WHAT IS VOICE & TONE?
At PCC, we speak with a consistent voice across all publications and platforms. This voice is how we convey our brand and our personality to the world.
Our tone adapts to our audience and the purpose of writing. For example, social media writing may be more conversational and use shorter sentences, while writing for a potential foundation donor may call for longer, more dynamic sentences. However, it should always sound as if the same person is speaking. This consistency is the PCC voice.
THE PCC VOICE & TONE
The voice of PCC is friendly, familiar, optimistic, helpful and straightforward. Our words are simple, concise and conversational. Less is more — we say what we mean in the simplest way. Our priority is to help our audience get the information they’re looking for and the support they’re seeking.

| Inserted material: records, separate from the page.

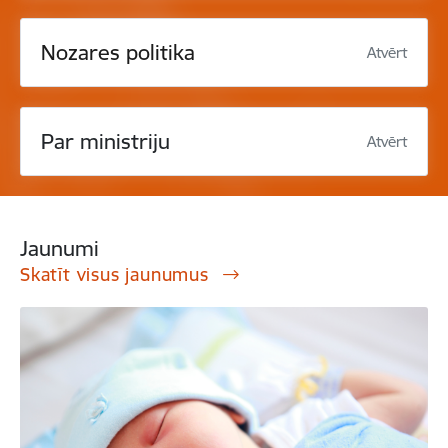
Nozares politika
Atvērt
Par ministriju
Atvērt
Jaunumi
Skatīt visus jaunumus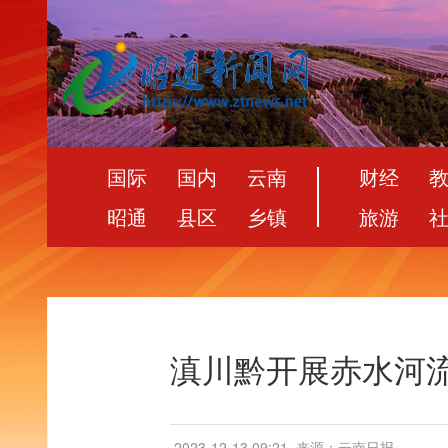
国际
国内
云南
财经
昭通
县区
乡镇
旅游
滇川黔开展赤水河
2023-12-13 09:21
来源：云南日报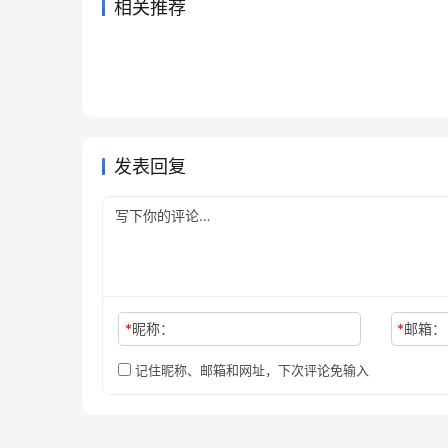
相关推荐
Grok Super订阅流程代充开通
Grok
2026年7月1日
57
2026年
ChatGPT Plus原账号升级充值
Clau
方法
教程
2026年6月18日
69
1天前
未分类
未分类
Claude代充不到账原因和解决
Chat
教程
程自己
2026年5月20日
125
2026年
未分类
未分类
SuperGrok开通会员微信支付宝
2026
消了怎
2026年6月4日
85
未分类
未分类
教程
未分类
发表回复
*
昵称：
*
邮箱：
记住昵称、邮箱和网址，下次评论免输入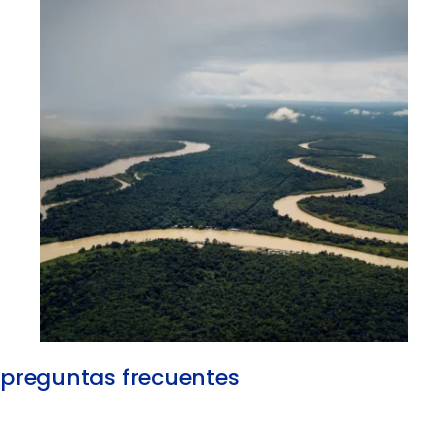
preguntas frecuentes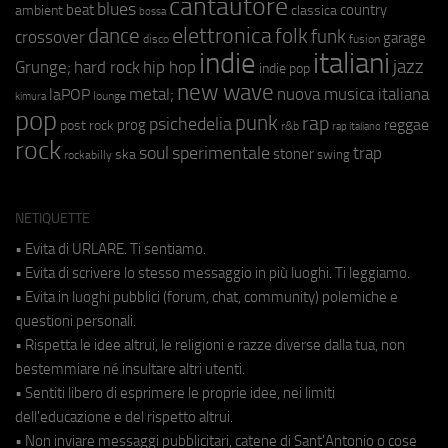
cantautore
blues
beat
country
ambient
classica
bossa
elettronica
dance
folk
funk
crossover
garage
fusion
disco
indie
italiani
jazz
hip hop
Grunge;
hard rock
indie pop
new wave
metal;
nuova musica italiana
laPOP
lounge
kimura
pop
punk
rap
psichedelia
reggae
prog
post rock
r&b
rap italiano
rock
soul
sperimentale
trap
stoner
ska
swing
rockabilly
NETIQUETTE
• Evita di URLARE. Ti sentiamo.
• Evita di scrivere lo stesso messaggio in più luoghi. Ti leggiamo.
• Evita in luoghi pubblici (forum, chat, community) polemiche e
questioni personali.
• Rispetta le idee altrui, le religioni e razze diverse dalla tua, non
bestemmiare né insultare altri utenti.
• Sentiti libero di esprimere le proprie idee, nei limiti
dell'educazione e del rispetto altrui.
• Non inviare messaggi pubblicitari, catene di Sant'Antonio o cose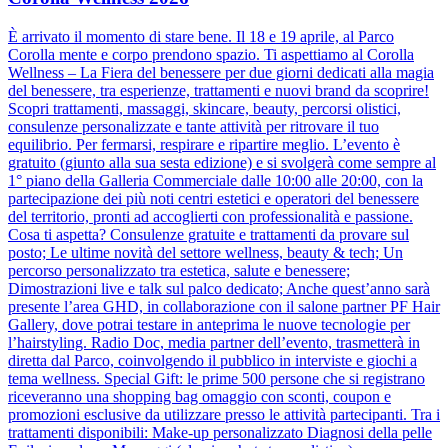
È arrivato il momento di stare bene. Il 18 e 19 aprile, al Parco
Corolla mente e corpo prendono spazio. Ti aspettiamo al Corolla
Wellness – La Fiera del benessere per due giorni dedicati alla magia
del benessere, tra esperienze, trattamenti e nuovi brand da scoprire!
Scopri trattamenti, massaggi, skincare, beauty, percorsi olistici,
consulenze personalizzate e tante attività per ritrovare il tuo
equilibrio. Per fermarsi, respirare e ripartire meglio. L’evento è
gratuito (giunto alla sua sesta edizione) e si svolgerà come sempre al
1° piano della Galleria Commerciale dalle 10:00 alle 20:00, con la
partecipazione dei più noti centri estetici e operatori del benessere
del territorio, pronti ad accoglierti con professionalità e passione.
Cosa ti aspetta? Consulenze gratuite e trattamenti da provare sul
posto; Le ultime novità del settore wellness, beauty & tech; Un
percorso personalizzato tra estetica, salute e benessere;
Dimostrazioni live e talk sul palco dedicato; Anche quest’anno sarà
presente l’area GHD, in collaborazione con il salone partner PF Hair
Gallery, dove potrai testare in anteprima le nuove tecnologie per
l’hairstyling. Radio Doc, media partner dell’evento, trasmetterà in
diretta dal Parco, coinvolgendo il pubblico in interviste e giochi a
tema wellness. Special Gift: le prime 500 persone che si registrano
riceveranno una shopping bag omaggio con sconti, coupon e
promozioni esclusive da utilizzare presso le attività partecipanti. Tra i
trattamenti disponibili: Make-up personalizzato Diagnosi della pelle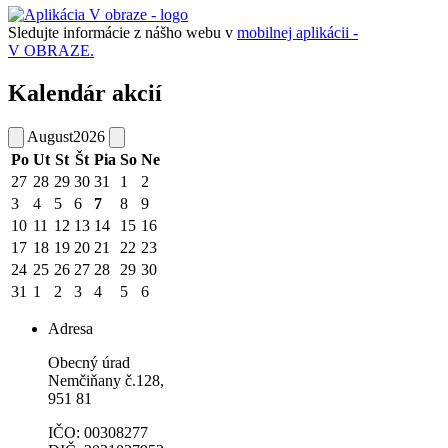
Sledujte informácie z nášho webu v
mobilnej aplikácii -
V OBRAZE.
Kalendár akcií
August
2026
Po
Ut
St
Št
Pia
So
Ne
27
28
29
30
31
1
2
3
4
5
6
7
8
9
10
11
12
13
14
15
16
17
18
19
20
21
22
23
24
25
26
27
28
29
30
31
1
2
3
4
5
6
Adresa
Obecný úrad
Nemčiňany č.128,
951 81
IČO: 00308277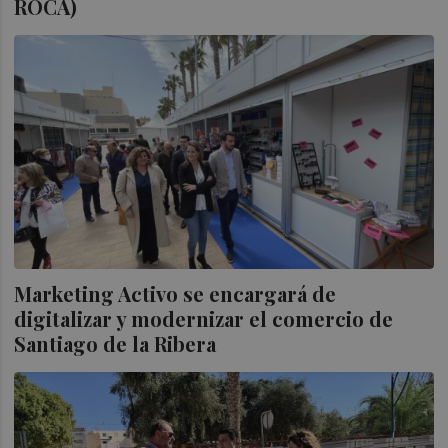
ROCA)
Marketing Activo se encargará de
digitalizar y modernizar el comercio de
Santiago de la Ribera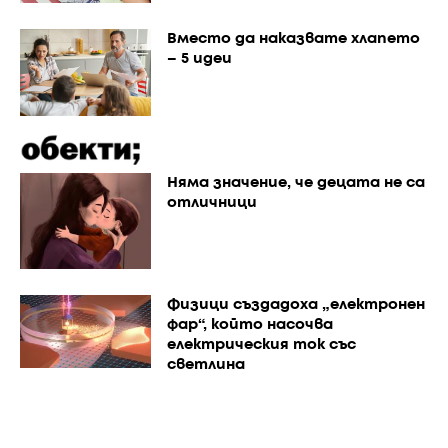
Вместо да наказвате хлапето
– 5 идеи
Няма значение, че децата не са
отличници
Физици създадоха „електронен
фар“, който насочва
електрическия ток със
светлина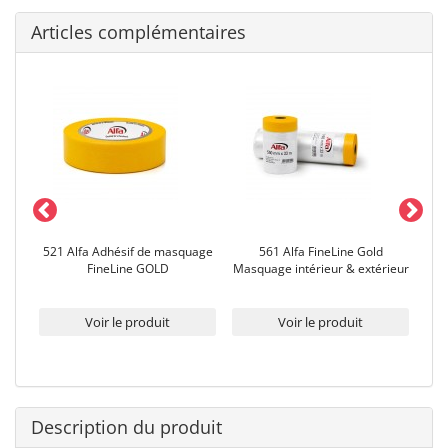
Articles complémentaires
age
521 Alfa Adhésif de masquage
561 Alfa FineLine Gold
5
R
FineLine GOLD
Masquage intérieur & extérieur
Voir le produit
Voir le produit
Description du produit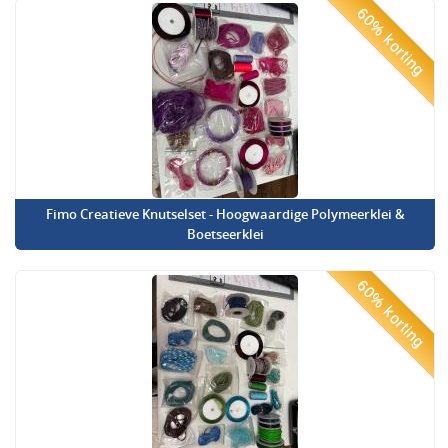
60% korting
Fimo Creatieve Knutselset - Hoogwaardige Polymeerklei &
Boetseerklei
60% korting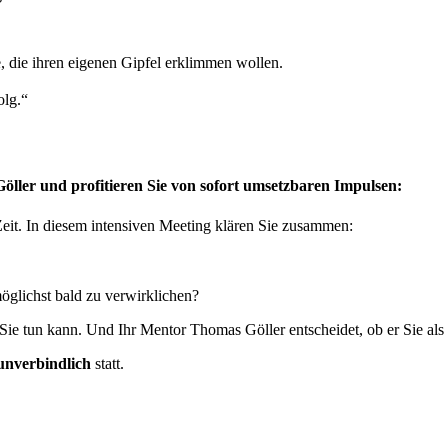
e, die ihren eigenen Gipfel erklimmen wollen.
lg.“
öller und profitieren Sie von sofort umsetzbaren Impulsen:
Zeit. In diesem intensiven Meeting klären Sie zusammen:
glichst bald zu verwirklichen?
Sie tun kann. Und Ihr Mentor Thomas Göller entscheidet, ob er Sie als 
unverbindlich
statt.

In writing, our voice is created through our word choice, sentence structure, and point of view. When writing in the PCC Voice, a few key things to remember are:
After first reference, use first person plural pronouns such as we, our, and us.
Instead of “PCC offers degrees and certificates,” say “We offer degrees and certificates.”
Create closeness to your audience by speaking directly to them. Use pronouns such as you and your.
Instead of “Students can register today,” say “You can register today.”
You may be an expert, but avoid coming across as bossy.
Instead of “You must login to LancerPoint to register for classes,” say “Trying to register for classes? Login to LancerPoint.”
Instead of “You can’t sign up for classes without taking the online orientation,” say “Take the online orientation to get started on your course registration.”
Create friendliness through the use of warm, conversational words. Though informal words are great, carelessness such as spelling and grammar errors are not.
Use our Grammar and Editorial Guide to help answer any questions.
When possible, choose simple, easily understandable words.
In the world of academia, there are many institutionalized words that should be used, even if they are a bit more “complex.” Don’t dumb down the language. Instead, provide context to make it understandable.
Use our Grammar and Editorial Guide to help determine the correct academic words to use.
Use clear language. Avoid jargon and idioms, which may be confusing to your readers. Write in the active voice, avoiding the passive voice when possible.
Instead of “Club applications will be collected by the Associated Students,” say “The Associated Students will collect club applications.”
Your goal as a content writer is to help users complete their tasks and understand information. When writing, be aware of this and make sure what you are saying is helping them reach that goal.
Consider why users are reading your content and how they are likely to be feeling. Are they current students, frustrated because they can’t figure out which classes to take? Are they new students, excited because they just finished applying to PCC? Perhaps visiting community members, confused about where to park. When writing, adjust your tone to be conscientious of the wide range of emotions your readers are probably experiencing.